I just found out that while this C code gives an ordered list of integers (as expected):
#include <stdio.h>
#include <unistd.h>
#include <omp.h>
int main() {
#pragma omp parallel for ordered schedule(dynamic)
  for (int i=0; i<10; i++) {
#pragma omp ordered
    {
    printf("%i             (tid=%i)\n",i,omp_get_thread_num(); fflush(stdout);
    }
  }
}
With both gcc as well as icc, the following gives undesired behaviour:
#include <stdio.h>
#include <unistd.h>
#include <omp.h>
int main() {
#pragma omp parallel for ordered schedule(dynamic)

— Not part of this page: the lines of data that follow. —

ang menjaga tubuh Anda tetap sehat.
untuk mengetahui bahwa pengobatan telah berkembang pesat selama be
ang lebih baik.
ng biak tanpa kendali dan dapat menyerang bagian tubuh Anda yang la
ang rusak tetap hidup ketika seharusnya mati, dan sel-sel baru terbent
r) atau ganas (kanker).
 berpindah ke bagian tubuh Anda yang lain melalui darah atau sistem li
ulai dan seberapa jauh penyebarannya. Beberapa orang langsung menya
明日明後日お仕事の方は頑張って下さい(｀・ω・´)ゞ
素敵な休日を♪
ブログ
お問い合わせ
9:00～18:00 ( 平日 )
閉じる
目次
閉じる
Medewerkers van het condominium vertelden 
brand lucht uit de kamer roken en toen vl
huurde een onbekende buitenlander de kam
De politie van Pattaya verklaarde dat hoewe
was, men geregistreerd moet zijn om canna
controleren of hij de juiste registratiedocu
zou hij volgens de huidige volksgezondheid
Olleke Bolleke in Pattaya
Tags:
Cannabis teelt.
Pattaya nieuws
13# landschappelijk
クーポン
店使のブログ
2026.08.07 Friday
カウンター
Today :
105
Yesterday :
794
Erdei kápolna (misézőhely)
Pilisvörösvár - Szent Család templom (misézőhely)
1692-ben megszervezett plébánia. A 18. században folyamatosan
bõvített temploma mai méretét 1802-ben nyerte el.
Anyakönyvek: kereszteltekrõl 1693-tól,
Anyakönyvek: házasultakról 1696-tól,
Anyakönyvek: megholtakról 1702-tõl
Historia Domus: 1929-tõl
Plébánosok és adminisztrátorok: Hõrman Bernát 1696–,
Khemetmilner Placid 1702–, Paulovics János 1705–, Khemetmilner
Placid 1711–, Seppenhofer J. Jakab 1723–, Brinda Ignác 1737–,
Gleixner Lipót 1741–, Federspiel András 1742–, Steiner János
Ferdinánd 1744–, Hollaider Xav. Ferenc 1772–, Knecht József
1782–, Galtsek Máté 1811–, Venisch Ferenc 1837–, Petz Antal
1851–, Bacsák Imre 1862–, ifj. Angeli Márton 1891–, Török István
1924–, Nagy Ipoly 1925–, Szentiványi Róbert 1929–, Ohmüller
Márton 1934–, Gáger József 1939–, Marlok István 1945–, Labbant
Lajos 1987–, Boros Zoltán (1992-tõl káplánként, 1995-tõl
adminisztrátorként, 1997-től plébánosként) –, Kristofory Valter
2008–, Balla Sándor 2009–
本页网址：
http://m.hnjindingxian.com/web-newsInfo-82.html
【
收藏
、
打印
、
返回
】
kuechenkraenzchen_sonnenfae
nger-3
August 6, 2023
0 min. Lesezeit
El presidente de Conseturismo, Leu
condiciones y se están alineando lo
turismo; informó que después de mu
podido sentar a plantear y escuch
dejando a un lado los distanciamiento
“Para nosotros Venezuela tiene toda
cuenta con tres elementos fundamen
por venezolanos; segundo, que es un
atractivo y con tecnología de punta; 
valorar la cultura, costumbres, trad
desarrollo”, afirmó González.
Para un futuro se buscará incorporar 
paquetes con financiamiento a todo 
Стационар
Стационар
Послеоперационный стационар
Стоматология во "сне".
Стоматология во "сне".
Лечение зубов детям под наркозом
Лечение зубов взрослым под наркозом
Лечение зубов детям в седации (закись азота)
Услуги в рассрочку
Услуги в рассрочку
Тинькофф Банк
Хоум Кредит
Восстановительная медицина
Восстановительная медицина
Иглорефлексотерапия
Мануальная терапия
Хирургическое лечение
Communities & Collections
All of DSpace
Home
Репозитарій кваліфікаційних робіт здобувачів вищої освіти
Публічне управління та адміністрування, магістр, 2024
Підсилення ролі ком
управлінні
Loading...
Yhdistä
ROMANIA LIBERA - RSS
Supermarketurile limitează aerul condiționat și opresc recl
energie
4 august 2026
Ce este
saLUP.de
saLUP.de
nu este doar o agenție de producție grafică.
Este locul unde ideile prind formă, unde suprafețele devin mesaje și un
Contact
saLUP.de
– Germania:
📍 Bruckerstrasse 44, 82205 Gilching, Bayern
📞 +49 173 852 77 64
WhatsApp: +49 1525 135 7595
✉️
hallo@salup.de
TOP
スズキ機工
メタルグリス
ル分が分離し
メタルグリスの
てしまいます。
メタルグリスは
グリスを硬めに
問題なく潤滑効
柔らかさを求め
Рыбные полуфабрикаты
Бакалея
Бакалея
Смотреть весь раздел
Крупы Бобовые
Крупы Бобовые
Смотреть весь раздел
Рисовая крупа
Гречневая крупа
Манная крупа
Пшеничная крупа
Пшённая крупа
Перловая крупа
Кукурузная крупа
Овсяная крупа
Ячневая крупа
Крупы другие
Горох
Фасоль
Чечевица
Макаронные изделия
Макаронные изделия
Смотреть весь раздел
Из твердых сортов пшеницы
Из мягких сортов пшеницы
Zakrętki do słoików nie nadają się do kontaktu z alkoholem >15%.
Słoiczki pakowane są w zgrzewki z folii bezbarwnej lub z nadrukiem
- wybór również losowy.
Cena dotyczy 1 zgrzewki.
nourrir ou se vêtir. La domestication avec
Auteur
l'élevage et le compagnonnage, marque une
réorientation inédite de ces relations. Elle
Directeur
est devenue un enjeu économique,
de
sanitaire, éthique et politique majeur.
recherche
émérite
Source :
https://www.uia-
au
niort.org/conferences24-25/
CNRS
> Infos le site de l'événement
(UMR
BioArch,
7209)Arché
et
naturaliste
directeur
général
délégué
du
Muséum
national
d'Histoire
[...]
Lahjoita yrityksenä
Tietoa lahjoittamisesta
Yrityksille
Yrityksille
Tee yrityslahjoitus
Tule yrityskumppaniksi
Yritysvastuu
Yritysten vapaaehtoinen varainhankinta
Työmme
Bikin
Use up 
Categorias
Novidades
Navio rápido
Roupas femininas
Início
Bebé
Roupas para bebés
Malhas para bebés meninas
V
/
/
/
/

  for (int i=0; i<10; i++) {
#pragma omp ordered
    {
    printf("%i             (tid=%i)\n",i,omp_get_thread_num()); fflush(stdout);
    }
    usleep(100*omp_get_thread_num());
    printf("WORK IS DONE  (tid=%i)\n",omp_get_thread_num()); fflush(stdout);
    usleep(100*omp_get_thread_num());
#pragma omp ordered
    {
    printf("  %i           (tid=%i)\n",i,omp_get_thread_num()); fflush(stdout);
    }
  }
} 
What I'd love to see is:
    0
    1
    2
    3
    4
    5
    6
    7
    8
    9
    WORK IS DONE
    WORK IS DONE
    WORK IS DONE
    WORK IS DONE
    WORK IS DONE
    WORK IS DONE
    WORK IS DONE
    WORK IS DONE
    WORK IS DONE
    WORK IS DONE
    0
    1
    2
    3
    4
    5
    6
    7
    8
    9  
But with gcc is get:
    0             (tid=5)
    WORK IS DONE  (tid=5)
      0           (tid=5)
    1             (tid=2)
    WORK IS DONE  (tid=2)
      1           (tid=2)
    2             (tid=0)
    WORK IS DONE  (tid=0)
      2           (tid=0)
    3             (tid=6)
    WORK IS DONE  (tid=6)
      3           (tid=6)
    4             (tid=7)
    WORK IS DONE  (tid=7)
      4           (tid=7)
    5             (tid=3)
    WORK IS DONE  (tid=3)
      5           (tid=3)
    6             (tid=4)
    WORK IS DONE  (tid=4)
      6           (tid=4)
    7             (tid=1)
    WORK IS DONE  (tid=1)
      7           (tid=1)
    8             (tid=5)
    WORK IS DONE  (tid=5)
      8           (tid=5)
    9             (tid=2)
    WORK IS DONE  (tid=2)
      9           (tid=2)
(so everything get's ordered - even the parallelizable work part)
And with icc:
    1             (tid=0)
    2             (tid=5)
    3             (tid=1)
    4             (tid=2)
    WORK IS DONE  (tid=1)
    WORK IS DONE  (tid=3)
      3           (tid=1)
    6             (tid=4)
    7             (tid=7)
    8             (tid=1)
    WORK IS DONE  (tid=0)
    5             (tid=6)
    WORK IS DONE  (tid=2)
      1           (tid=0)
    9             (tid=0)
    WORK IS DONE  (tid=0)
    WORK IS DONE  (tid=5)
    WORK IS DONE  (tid=1)
      9           (tid=0)
      0           (tid=3)
      8           (tid=1)
    WORK IS DONE  (tid=4)
    WORK IS DONE  (tid=6)
      2           (tid=5)
    WORK IS DONE  (tid=7)
      6           (tid=4)
      5           (tid=6)
      4           (tid=2)
      7           (tid=7)
(so nothing get's ordered not even the ordered clauses)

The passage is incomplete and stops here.